Pengelolaan Keuangan Pemerintah Jokowi Ugal-ugalan
MoneyTalk, Jakarta, 7 September 2024 – Pemerintahan Presiden Joko Widodo akan meninggalkan beban utang yang sangat besar bagi pemerintahan baru. Menjelang transisi kekuasaan, angka utang Indonesia kian mengkhawatirkan dan diperkirakan mencapai Rp 9.000 triliun pada akhir masa jabatan Jokowi. Angka ini jauh lebih tinggi dibandingkan warisan utang pada era Susilo Bambang Yudhoyono (SBY) yang hanya Rp 2.500 triliun pada tahun 2014.

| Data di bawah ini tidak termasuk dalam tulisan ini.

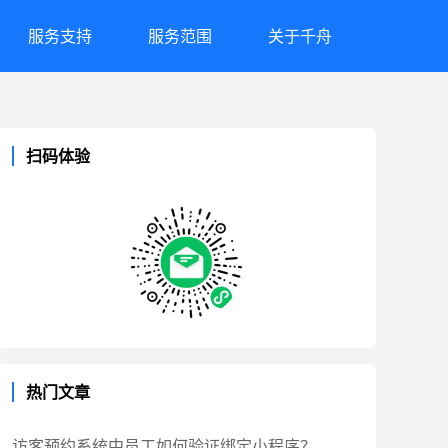
服务支持
服务范围
关于千舟
扫码体验
热门文章
访客预约系统中员工如何验证绑定小程序？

Lebih jauh, Laporan Keuangan Pemerintah Pusat (LKPP) mengonfirmasi bahwa kewajiban pemerintah terus melonjak setiap tahunnya. Berdasarkan laporan resmi per 31 Desember 2023, kewajiban total pemerintah mencapai Rp 9.536,68 triliun, meningkat dari Rp 8.920,56 triliun pada 31 Desember 2022. Sementara itu, utang pemerintah secara keseluruhan, termasuk kewajiban program pensiun dan Badan Usaha Milik Negara (BUMN), diproyeksikan mencapai angka Rp 22.000 triliun pada tahun 2024.
Dalam sebuah diskusi baru-baru ini, Prof. Anthony Budiawan memaparkan berbagai fakta mengenai pengelolaan keuangan di era pemerintahan Jokowi yang ia anggap tidak bertanggung jawab. Fakta-fakta yang disampaikan dengan gaya lugas, tegas, namun santai, berhasil menghidupkan suasana diskusi. Prof. Anthony menekankan bahwa gaya pengelolaan keuangan seperti ini tidak bisa dibiarkan karena semakin hari semakin menyulitkan hidup rakyat dan memperburuk pertumbuhan ekonomi nasional. Menurutnya, dengan gaya pengelolaan keuangan yang “ugal-ugalan” ini, beban utang akan semakin besar dan sulit untuk ditangani, sementara masyarakat akan terus menanggung dampaknya.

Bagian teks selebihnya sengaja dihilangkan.